Chapter 27
Zoe
The studio is a graveyard. Indigo stains the concrete like a permanent bruise, and ruined emerald silk hangs on the half-form like a shroud.
In the middle of the room, fists clenched at my sides, breath becomes the only focus.
In through the nose, out through the mouth.
A technique for centering, for finding control.
Right now, it feels like trying to suck air through a straw.
This gets fixed.
Stiff movements carry me to the worktable. The seam ripper waits there. Small. Sharp. Perfect for precise destruction. From there, it's back to the dress, hand steady as the pointed end slides under the first stitch. This is dismantling. One thread at a time.
Snip, snip, snip—the sharp, satisfying sound of thread giving way fills the room. The damaged hem goes first. Then everything else. That princess seam that curves over the hip. Snip. The French seam down the back. Snip. The delicate gathering at the shoulder. Snip.
Cold, methodical fury takes over. The dress has become more than fabric.
It's a symbol. Something built with my own two hands—the only piece of this world that was ever entirely mine.
Gio contaminated it. He removed the obstacle, painted a target on my back, then handed me a get-out-of-jail-free card signed with his name.
Proof, in bold strokes, that Jessica was right all along: a girl who needs a man to fight her battles.
The last pin comes free. Emerald silk slithers to the floor in a heap of expensive ruin. Standing over it, chest heaving, the seam ripper stays clenched in my hand like a weapon.
Survival tastes hollow. Victory feels empty.
A soft click from the studio door makes me flinch. Turning isn't necessary. Recognition comes from the light, hesitant footsteps alone. Only one person moves through a room like she's afraid of disturbing the air.
"I texted," Genny says quietly. "You didn't answer."
"Busy," I reply, voice flat.
Her steps stop behind me. Silence stretches. Attention lingers on the pile of silk at my feet.
"Jessica's gone," she says.
"I know."
"Maya told me what happened. What you said to her." A pause. "And what Gio did after."
Finally, I turn. Genny stands there with two cups of coffee from the cart downstairs. Understanding fills her dark eyes—unnerving in its precision. There's no pity in it. Just recognition. As if she's seen this scene before, only with different players.
"He's a bastard," I say, the words sharp enough to draw blood.
"He is," Genny agrees, offering one of the cups. I leave it where it is. "He's also a product of his environment. A very expensive, very toxic one."
A scoff escapes as I turn back toward the ruined dress. "Don't make excuses for him."
"That's an explanation," she says firmly. "You come from a world where things are built by hand. Where places are earned. You believe in merit. In fairness." One step closer. "We don't live in that world, Zoe. Not really. Not the one he and I come from."

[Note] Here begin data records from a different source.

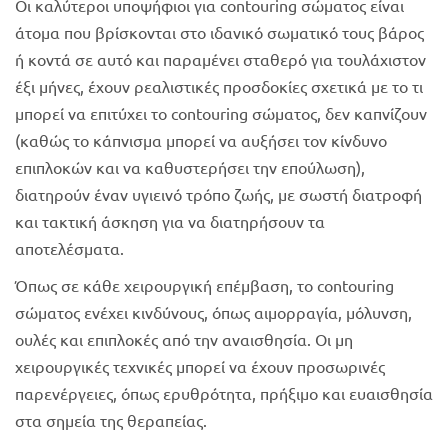
Οι καλύτεροι υποψήφιοι για contouring σώματος είναι
άτομα που βρίσκονται στο ιδανικό σωματικό τους βάρος
ή κοντά σε αυτό και παραμένει σταθερό για τουλάχιστον
έξι μήνες, έχουν ρεαλιστικές προσδοκίες σχετικά με το τι
μπορεί να επιτύχει το contouring σώματος, δεν καπνίζουν
(καθώς το κάπνισμα μπορεί να αυξήσει τον κίνδυνο
επιπλοκών και να καθυστερήσει την επούλωση),
διατηρούν έναν υγιεινό τρόπο ζωής, με σωστή διατροφή
και τακτική άσκηση για να διατηρήσουν τα
αποτελέσματα.
Όπως σε κάθε χειρουργική επέμβαση, το contouring
σώματος ενέχει κινδύνους, όπως αιμορραγία, μόλυνση,
ουλές και επιπλοκές από την αναισθησία. Οι μη
χειρουργικές τεχνικές μπορεί να έχουν προσωρινές
παρενέργειες, όπως ερυθρότητα, πρήξιμο και ευαισθησία
στα σημεία της θεραπείας.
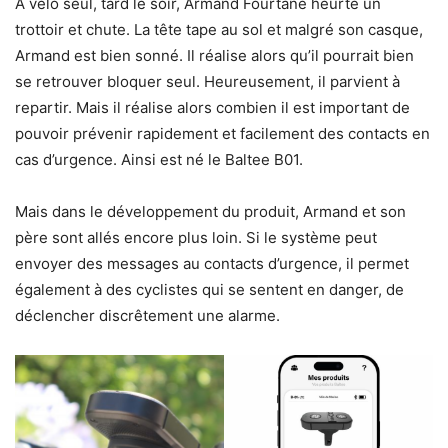
A vélo seul, tard le soir, Armand Fourtané heurte un
trottoir et chute. La tête tape au sol et malgré son casque,
Armand est bien sonné. Il réalise alors qu’il pourrait bien
se retrouver bloquer seul. Heureusement, il parvient à
repartir. Mais il réalise alors combien il est important de
pouvoir prévenir rapidement et facilement des contacts en
cas d’urgence. Ainsi est né le Baltee B01.
Mais dans le développement du produit, Armand et son
père sont allés encore plus loin. Si le système peut
envoyer des messages au contacts d’urgence, il permet
également à des cyclistes qui se sentent en danger, de
déclencher discrêtement une alarme.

Her words pull my focus back to her. Really back to her. The understated sweater. The calm, unshakeable presence. She belongs to their world.

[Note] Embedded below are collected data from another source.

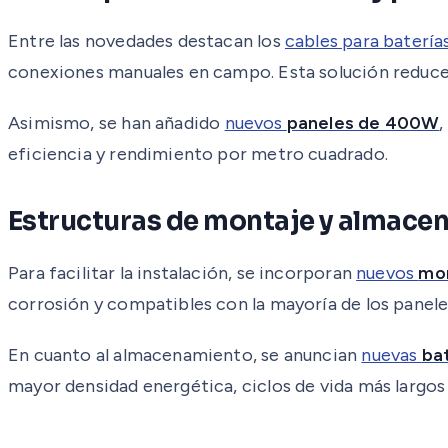
Entre las novedades destacan los
cables para batería
conexiones manuales en campo. Esta solución reduce e
Asimismo, se han añadido
nuevos
paneles de 400W
,
eficiencia y rendimiento por metro cuadrado.
Estructuras de montaje y almace
Para facilitar la instalación, se incorporan
nuevos
mon
corrosión y compatibles con la mayoría de los panel
En cuanto al almacenamiento, se anuncian
nuevas
ba
mayor densidad energética, ciclos de vida más largo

"In ours," Genny continues, voice low, "nothing is earned. It's given. Problems get erased. Money makes inconvenient things disappear. People. Mistakes. Scandals." A small shrug. "All of it becomes a line item on a balance sheet."
A vague gesture toward the arena door follows.
"He's been taught his entire life that his only value is being a solution.
A clean-up crew for the family messes. When he sees you in distress, every instinct screams fix it.
Gio has the software for support her while she handles it. That update was never installed."
The anger in my chest shifts. Edges dull. What was once a blade settles into a heavy ache.
"So what?" My voice is quieter now. "That makes being managed acceptable?"
"It makes it understandable," Genny says, shaking her head.
"There's a difference between malice and conditioning.
He didn't do this to hurt you. In his fucked-up, black-hearted way, he truly believed he was helping.
Protecting you the only way he knows how.
" She sets the cups on the worktable, ceramic clinking softly.
"A shield was placed in front of you—one you didn't ask for.
The real mistake was assuming you needed it. "
The seam ripper draws my gaze. Then the pile of green silk on the floor. What I did was surgical removal of his help. Genny's right. Just a clumsy, misguided bandage.
"Men like Gio and Rylan," she says quietly, "are born into a cage. They spend their lives learning to be the warden or rattling the bars. Gio rattles. He's done it so long he doesn't know how to ask for help picking the lock."
The seam ripper gets set down on the table. My hand shakes as it leaves it there.
"He still shouldn't have done it," I say. The fight has drained from the words.
"No," Genny agrees. "He shouldn't have." She lifts one of the cups and offers it again. This time, I take it. Warmth seeps into cold fingers. "So now there's a choice. Keep dismantling the beautiful things you build. Or teach him how to build something with you."
My gaze drops to the silk on the floor. Then it lifts to Genny. The answer isn't clear yet. But for the first time since walking away from Gio in that hallway, choice exists at all.